Primary and Secondary Language Learning Strategies Explained

In an earlier post about the first steps one should take when starting a new language I mentioned my method of classifying tools into something I like to refer to as primary and secondary language learning strategies.

Any language learner who is serious about pursuing their language goals – be they long term or shorter term – needs to pay attention to both of these, and neglect neither over the course of their studies.

So what are primary and secondary tools? I’ve outlined for you the differences between the two and given several examples of each.

Primary methods

As the name suggests, these are your mainsails, your heavy warhorses; your linguistic battering ram.

A primary resource is going to be the central program or method you use during your language project – or a part of it – and tends to encompass a variety of language facets.

A good primary method usually includes listening, speaking, reading, and writing instruction and practice all wrapped up into one.

Some examples of primary language learning strategies could be complete language classes such as those taught at a school or university, a dedicated private tutor or regular video chat sessions with a native speaker or highly advanced fellow learner.

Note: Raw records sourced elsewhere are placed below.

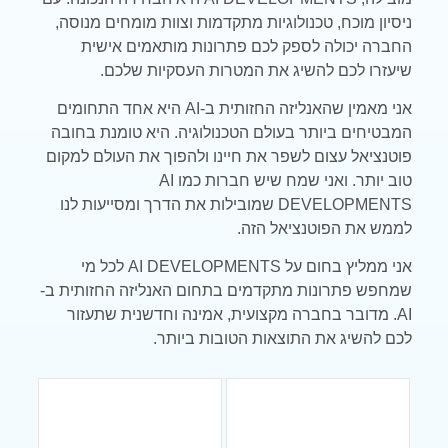
ניסיון מוכח, טכנולוגיות מתקדמות וצוות מומחים מנוסה,
החברה יכולה לספק לכם פתרונות מותאמים אישית
שיעזרו לכם להשיג את המטרות העסקיות שלכם.
אני מאמין שהאנליזה החזותית ב-AI היא אחד התחומים
המבטיחים ביותר בעולם הטכנולוגיה. היא טומנת בחובה
פוטנציאל עצום לשפר את חיינו ולהפוך את העולם למקום
טוב יותר. ואני שמח שיש חברות כמו AI
DEVELOPMENTS שמובילות את הדרך ומסייעות לנו
לממש את הפוטנציאל הזה.
אני ממליץ בחום על AI DEVELOPMENTS לכל מי
שמחפש פתרונות מתקדמים בתחום האנליזה החזותית ב-
AI. מדובר בחברה מקצועית, אמינה וחדשנית שתעזור
לכם להשיג את התוצאות הטובות ביותר.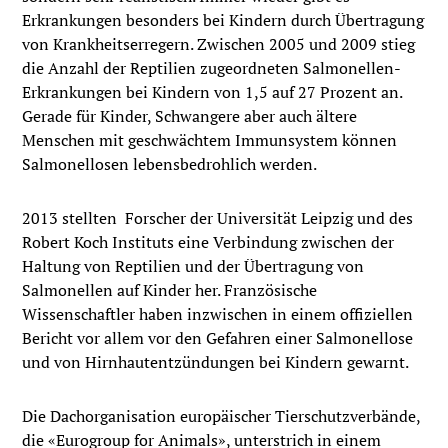
Erkrankungen besonders bei Kindern durch Übertragung
von Krankheitserregern. Zwischen 2005 und 2009 stieg
die Anzahl der Reptilien zugeordneten Salmonellen-
Erkrankungen bei Kindern von 1,5 auf 27 Prozent an.
Gerade für Kinder, Schwangere aber auch ältere
Menschen mit geschwächtem Immunsystem können
Salmonellosen lebensbedrohlich werden.
2013 stellten Forscher der Universität Leipzig und des
Robert Koch Instituts eine Verbindung zwischen der
Haltung von Reptilien und der Übertragung von
Salmonellen auf Kinder her. Französische
Wissenschaftler haben inzwischen in einem offiziellen
Bericht vor allem vor den Gefahren einer Salmonellose
und von Hirnhautentzündungen bei Kindern gewarnt.
Die Dachorganisation europäischer Tierschutzverbände,
die «Eurogroup for Animals», unterstrich in einem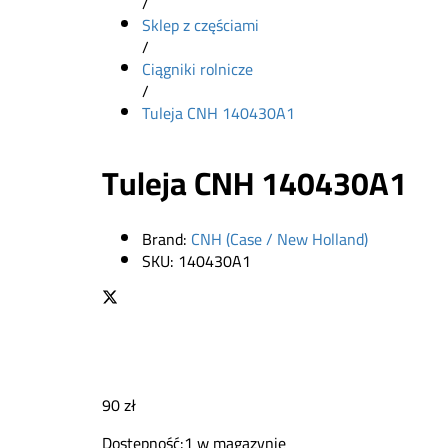
/
Sklep z częściami
/
Ciągniki rolnicze
/
Tuleja CNH 140430A1
Tuleja CNH 140430A1
Brand:
CNH (Case / New Holland)
SKU:
140430A1
90
zł
Dostępność:
1 w magazynie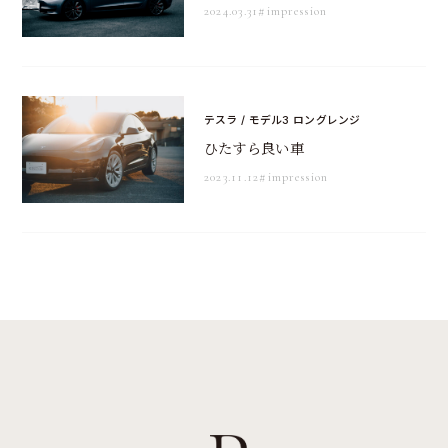
2024.03.31
#impression
テスラ / モデル3 ロングレンジ
ひたすら良い車
2023.11.12
#impression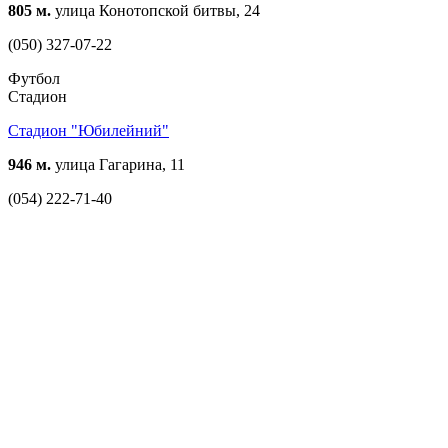
805 м.
улица Конотопской битвы, 24
(050) 327-07-22
Футбол
Стадион
Стадион "Юбилейний"
946 м.
улица Гагарина, 11
(054) 222-71-40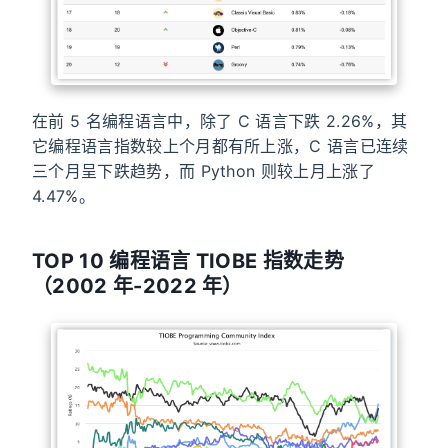
在前 5 名编程语言中，除了 C 语言下跌 2.26%，其
它编程语言指数较上个月都有所上涨，C 语言已连续
三个月呈下跌趋势，而 Python 则较上月上涨了
4.47%。
TOP 10 编程语言 TIOBE 指数走势
（2002 年-2022 年）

Primary resources can also be things such as a larger, more inclusive software program or audio course such as Rosetta Stone, The Pimsleur Approach or Rocket Languages. While none of these programs are perfect – some even less than others – they do at least have one thing in common: they touch on multiple aspects of language learning in a way that is both productive and relatively linear.

Choosing a primary method

While you are no means required to use  only one primary method, picking one to begin with is a good place to start.

If you’re currently taking or soon plan to be taking academic language classes either at a high school, collegiate level or other formal classroom style sessions those will certainly suffice. Most of us, however, are not so fortunate.

Language classes are either unpopular or out of reach for many of us, but that’s really not a problem either. Private tutoring is available online (or sometimes in person) for relatively little or sometimes nothing at all. Some would argue that private tutoring is the better bet anyway.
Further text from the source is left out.